Data for this exercise.
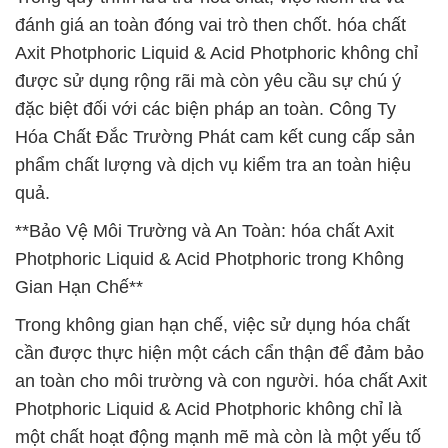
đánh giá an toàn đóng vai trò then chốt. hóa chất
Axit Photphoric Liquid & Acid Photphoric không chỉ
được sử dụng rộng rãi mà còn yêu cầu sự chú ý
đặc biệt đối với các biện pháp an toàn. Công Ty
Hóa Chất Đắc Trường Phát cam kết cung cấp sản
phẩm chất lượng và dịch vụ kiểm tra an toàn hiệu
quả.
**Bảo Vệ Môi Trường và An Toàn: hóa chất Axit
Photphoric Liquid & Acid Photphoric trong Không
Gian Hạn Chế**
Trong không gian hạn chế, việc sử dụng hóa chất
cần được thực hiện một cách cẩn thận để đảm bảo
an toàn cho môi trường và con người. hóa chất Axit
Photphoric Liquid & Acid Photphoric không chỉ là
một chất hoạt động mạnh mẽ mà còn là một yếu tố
* * *
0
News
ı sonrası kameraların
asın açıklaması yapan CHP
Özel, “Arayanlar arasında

Problem description.
Go through the entries above and pull out each line with "Acid" in it.

Exercise output.
Axit Photphoric Liquid & Acid Photphoric không chỉ
Photphoric Liquid & Acid Photphoric trong Không
Photphoric Liquid & Acid Photphoric không chỉ là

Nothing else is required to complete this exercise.